A module which we originally developed for evaluating the upper airway is applicable to the quantitation of vascular anatomy21. Here, we find the centroid of non-branching vessel segments through an iterative process. The user pre-processes the image such that the voxels comprising the vessel segment of interest are of a unique gray scale relative to the rest of the image. Next, a voxel within the vessel segment at the beginning and end points are identified. The algorithm which identifies the centroids of the vessel strikes a line between these two points, calculates the plane perpendicular to this line, and identifies (based on gray scale) all voxels in the plane comprising the vessel and then calculates the average vessel voxel location. This voxel location coupled with the original two end point locations are used to generate two new line segments and the process is repeated to generate four line segments, etc., up to the number of iterations specified by the user. In the end, all of the points identified through this process become the list of tube centroids. Oblique sections are calculated along the full extent of the vessel so as to always be perpendicular to the local long axis of the vessel and vessel cross sectional area is graphed. The user can point to any location along this graph to obtain a numerical output of the cross sectional area along with the full gray scale oblique cutting the vessel at that level along with an image cutting through the length of the vessel, showing the location identified in the graph. We are also currently developing an approach to following branching structures, keeping track of segment lengths, branch angles, segment cross sectional areas, and associated nomenclature which will allow for a full description of the branching structure geometry. (See S. Wood et al. this conference).


Calculating relevant physiologic data from dynamic CT scans, however, has, in the past, been limited to the tedious and time consuming task of manually sampling regions within the images and then computing the desired information. We have, therefore, developed an additional VIDA module to automate the analysis of cine x-ray CT images, thereby rapidly providing such physiologic data as regional blood flow, regional tissue, blood and air contents, mean transit times, etc. [Figure 3] This module allows for the highly flexible application of essentially any blood flow model which utilizes a single input and single output function.

Figure 3. Composite image of the blood flow module of VIDA. See text for details.


The upper left window of figure 3 shows the main panel of our program. Using this panel, dynamic CT image sets are loaded into computer memory and displayed in the bottom half of the window. Controls on this panel allow the user to view any transverse slice of the image set at any time point in the scan.
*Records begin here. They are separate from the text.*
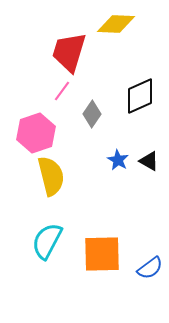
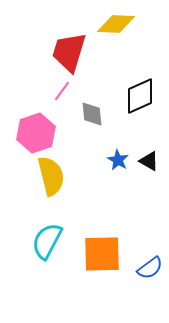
gray diamond: rotated 40 degrees counterclockwise
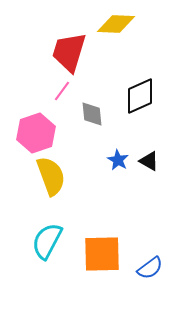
yellow semicircle: rotated 6 degrees counterclockwise
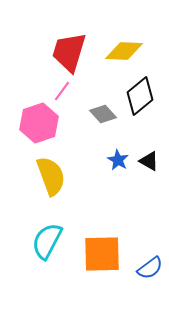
yellow diamond: moved 8 px right, 27 px down
black diamond: rotated 15 degrees counterclockwise
gray diamond: moved 11 px right; rotated 36 degrees counterclockwise
pink hexagon: moved 3 px right, 10 px up
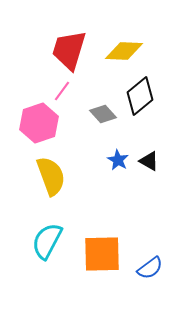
red trapezoid: moved 2 px up
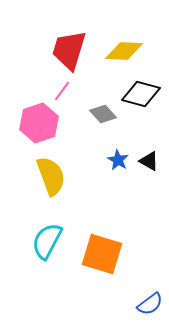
black diamond: moved 1 px right, 2 px up; rotated 54 degrees clockwise
orange square: rotated 18 degrees clockwise
blue semicircle: moved 36 px down
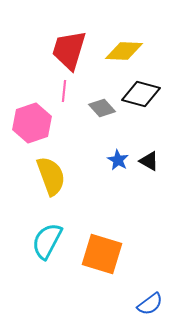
pink line: moved 2 px right; rotated 30 degrees counterclockwise
gray diamond: moved 1 px left, 6 px up
pink hexagon: moved 7 px left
An additional control allows the user to select to the size of a region to be sampled, from a one pixel by one pixel box to a twelve by twelve pixel box. Shown in the figure is a loaded cine CT data set with the sample size chosen to be a five pixel by five pixel box.
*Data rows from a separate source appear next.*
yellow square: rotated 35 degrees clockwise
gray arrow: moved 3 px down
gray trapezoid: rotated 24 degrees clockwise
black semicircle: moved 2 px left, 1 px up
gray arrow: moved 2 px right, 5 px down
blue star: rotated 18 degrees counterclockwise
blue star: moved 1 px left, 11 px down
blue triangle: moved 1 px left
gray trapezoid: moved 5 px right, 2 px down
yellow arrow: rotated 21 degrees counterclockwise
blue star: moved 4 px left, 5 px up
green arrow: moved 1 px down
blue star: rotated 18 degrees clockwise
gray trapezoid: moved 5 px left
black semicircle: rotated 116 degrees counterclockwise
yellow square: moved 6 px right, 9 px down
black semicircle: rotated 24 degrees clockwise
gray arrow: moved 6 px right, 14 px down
"Pointing and clicking" on an area of the displayed image produces a graph of the time-intensity curve of that region (upper middle in figure 3). Note that areas of high blood flow (i.e. pulmonary artery) show large changes in CT value (upper curve) while regions of lower flow (i.e. parenchyma) show smaller changes over time (lower curve). After designating a curve for the pulmonary artery, all subsequent "clicks" use this curve to calculate blood flow, air content, blood content, tissue content, mean transit time, arrival time, etc. for that region as described above. These calculated values are displayed in a text window for the user to view (center bottom, figure 3).
The real power of this approach, however, is enabled by selecting the "Batch" button on the main panel. Choosing this option once the pulmonary arterial curve has been designated puts the program into an automated processing mode, needing no additional user interaction. This mode works by scanning a box, of the chosen sample size, over successive, non-overlapping regions of an entire slice and calculating physiologic data for each sample, then repeating this for all slices of the data set. Samples not meeting user defined criteria (middle panel, figure 3) are rejected. Selection criteria under user control include the minimum and maximum arrival and mean transit times, minimum and maximum air, blood, and tissue fractional contents, and maximum chi squared. Criteria can easily be changed by selecting a parameter from the scrolling list and simply typing in the new value. Choosing a set of default criteria unique to the lung field limits user input to identifying the pulmonary artery, for input to the blood flow model, and selecting the "Batch" button.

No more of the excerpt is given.